» Task instructions: Only the lines from the one with "To Date (YYYY-MM-DD)" through the end of the data are wanted, copied exactly.

■ ■ ■ ■ ■

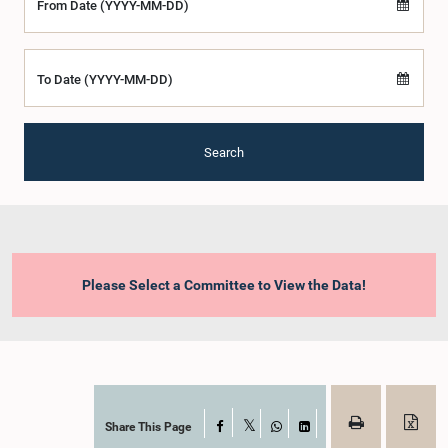
From Date (YYYY-MM-DD)
To Date (YYYY-MM-DD)
Search
Please Select a Committee to View the Data!
Share This Page
Facebook
X
WhatsApp
LinkedIn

■ ■ ■ ■ ■

» Written reply:
To Date (YYYY-MM-DD)
Search
Please Select a Committee to View the Data!
Share This Page
Facebook
X
WhatsApp
LinkedIn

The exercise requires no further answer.